● Data section
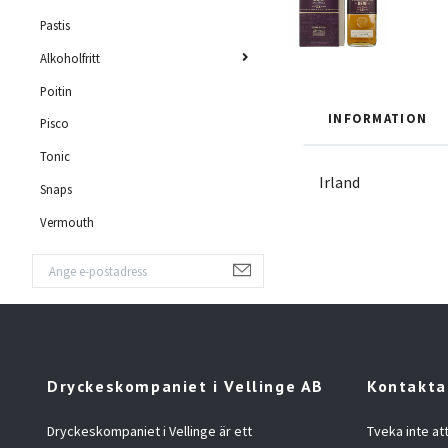
Pastis
Alkoholfritt
Poitin
INFORMATION
Pisco
Tonic
Irland
Snaps
Vermouth
Dryckeskompaniet i Vellinge AB
Kontakta
Dryckeskompaniet i Vellinge är ett
Tveka inte at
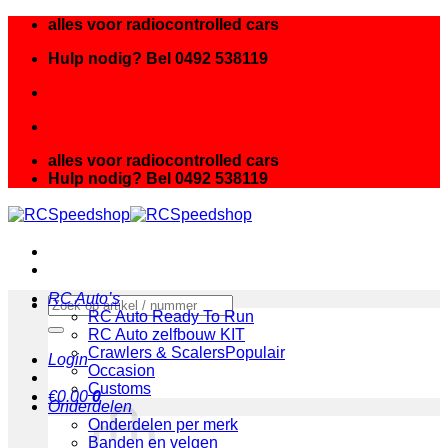
Ga
alles voor radiocontrolled cars
naar
Hulp nodig? Bel 0492 538119
inhoud
alles voor radiocontrolled cars
Hulp nodig? Bel 0492 538119
RC Auto’s
Zoeken
RC Auto Ready To Run
naar:
RC Auto zelfbouw KIT
Crawlers & Scalers
Login
Occasion
Customs
€
0.00
0
Onderdelen
Onderdelen per merk
Banden en velgen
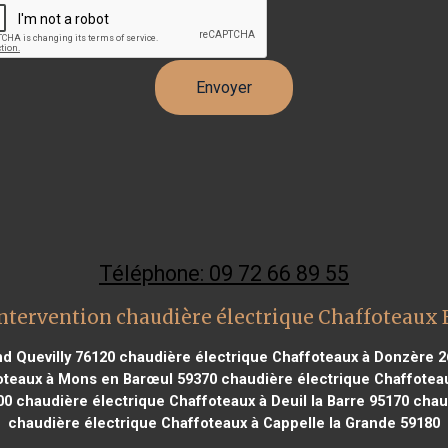
Téléphone: 09 72 66 89 55
ntervention chaudière électrique Chaffoteaux
d Quevilly 76120
chaudière électrique Chaffoteaux à Donzère 2
oteaux à Mons en Barœul 59370
chaudière électrique Chaffoteau
00
chaudière électrique Chaffoteaux à Deuil la Barre 95170
chaud
chaudière électrique Chaffoteaux à Cappelle la Grande 59180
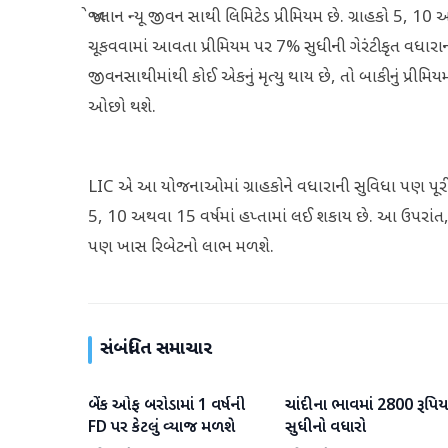
જો પ્લાન ન્યૂ જીવન સાથી લિમિટેડ પ્રીમિયમ છે. ગ્રાહકો 5, 10 
ચૂકવવામાં આવતા પ્રીમિયમ પર 7% સુધીની ગેરંટીકૃત વધારા
જીવનસાથીમાંથી કોઈ એકનું મૃત્યુ થાય છે, તો બાકીનું પ્
ઓછો થશે.
LIC એ આ યોજનાઓમાં ગ્રાહકોને વધારાની સુવિધા પણ પૂરી 
5, 10 અથવા 15 વર્ષમાં હપ્તામાં લઈ શકાય છે. આ ઉપરાં
પણ ખાસ રિબેટનો લાભ મળશે.
સંબંધિત સમાચાર
બેંક ઓફ બરોડામાં 1 વર્ષની
ચાંદીના ભાવમાં 2800 રૂપિય
બિઝનેસ
બિઝનેસ
FD પર કેટલું વ્યાજ મળશે
સુધીનો વધારો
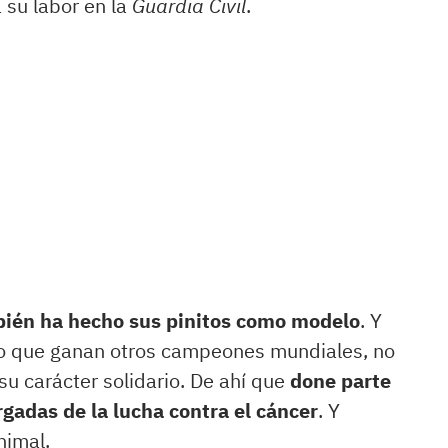
a su labor en la
Guardia Civil
.
ién ha hecho sus pinitos como modelo
. Y
ro que ganan otros campeones mundiales, no
su carácter solidario. De ahí que
done parte
rgadas de la lucha contra el cáncer
. Y
nimal.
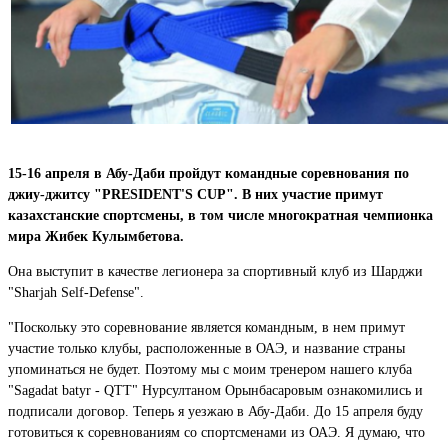
15-16 апреля в Абу-Даби пройдут командные соревнования по ​​
джиу-джитсу "PRESIDENT'S CUP". В них участие примут
казахстанские спортсмены, в том числе многократная чемпионка
мира Жибек Кулымбетова.
Она выступит в качестве легионера за спортивный клуб из Шарджи
"Sharjah Self-Defense".
"Поскольку это соревнование является командным, в нем примут
участие только клубы, расположенные в ОАЭ, и название страны
упоминаться не будет. Поэтому мы с моим тренером нашего клуба
"Sagadat batyr - QTT" Нурсултаном Орынбасаровым ознакомились и
подписали договор. Теперь я уезжаю в Абу-Даби. До 15 апреля буду
готовиться к соревнованиям со спортсменами из ОАЭ. Я думаю, что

● Action item
Copy the listing above exactly, minus the pictures.

● Reply to the exercise
Pastis
Alkoholfritt
Poitin
INFORMATION
Pisco
Tonic
Irland
Snaps
Vermouth
Dryckeskompaniet i Vellinge AB
Kontakta
Dryckeskompaniet i Vellinge är ett
Tveka inte at
Ga
alles voor radiocontrolled cars
naar
Hulp nodig? Bel 0492 538119
inhoud
alles voor radiocontrolled cars
Hulp nodig? Bel 0492 538119
RC Auto’s
Zoeken
RC Auto Ready To Run
naar:
RC Auto zelfbouw KIT
Crawlers & Scalers
Login
Occasion
Customs
€
0.00
0
Onderdelen
Onderdelen per merk
Banden en velgen
Téléphone: 09 72 66 89 55
ntervention chaudière électrique Chaffoteaux
d Quevilly 76120
chaudière électrique Chaffoteaux à Donzère 2
oteaux à Mons en Barœul 59370
chaudière électrique Chaffoteau
00
chaudière électrique Chaffoteaux à Deuil la Barre 95170
chaud
chaudière électrique Chaffoteaux à Cappelle la Grande 59180
જો પ્લાન ન્યૂ જીવન સાથી લિમિટેડ પ્રીમિયમ છે. ગ્રાહકો 5, 10 
ચૂકવવામાં આવતા પ્રીમિયમ પર 7% સુધીની ગેરંટીકૃત વધારા
જીવનસાથીમાંથી કોઈ એકનું મૃત્યુ થાય છે, તો બાકીનું પ્
ઓછો થશે.
LIC એ આ યોજનાઓમાં ગ્રાહકોને વધારાની સુવિધા પણ પૂરી 
5, 10 અથવા 15 વર્ષમાં હપ્તામાં લઈ શકાય છે. આ ઉપરાં
પણ ખાસ રિબેટનો લાભ મળશે.
સંબંધિત સમાચાર
બેંક ઓફ બરોડામાં 1 વર્ષની
ચાંદીના ભાવમાં 2800 રૂપિય
બિઝનેસ
બિઝનેસ
FD પર કેટલું વ્યાજ મળશે
સુધીનો વધારો
a su labor en la
Guardia Civil
.
ién ha hecho sus pinitos como modelo
. Y
ro que ganan otros campeones mundiales, no
su carácter solidario. De ahí que
done parte
rgadas de la lucha contra el cáncer
. Y
nimal.
15-16 апреля в Абу-Даби пройдут командные соревнования по ​​
джиу-джитсу "PRESIDENT'S CUP". В них участие примут
казахстанские спортсмены, в том числе многократная чемпионка
мира Жибек Кулымбетова.
Она выступит в качестве легионера за спортивный клуб из Шарджи
"Sharjah Self-Defense".
"Поскольку это соревнование является командным, в нем примут
участие только клубы, расположенные в ОАЭ, и название страны
упоминаться не будет. Поэтому мы с моим тренером нашего клуба
"Sagadat batyr - QTT" Нурсултаном Орынбасаровым ознакомились и
подписали договор. Теперь я уезжаю в Абу-Даби. До 15 апреля буду
готовиться к соревнованиям со спортсменами из ОАЭ. Я думаю, что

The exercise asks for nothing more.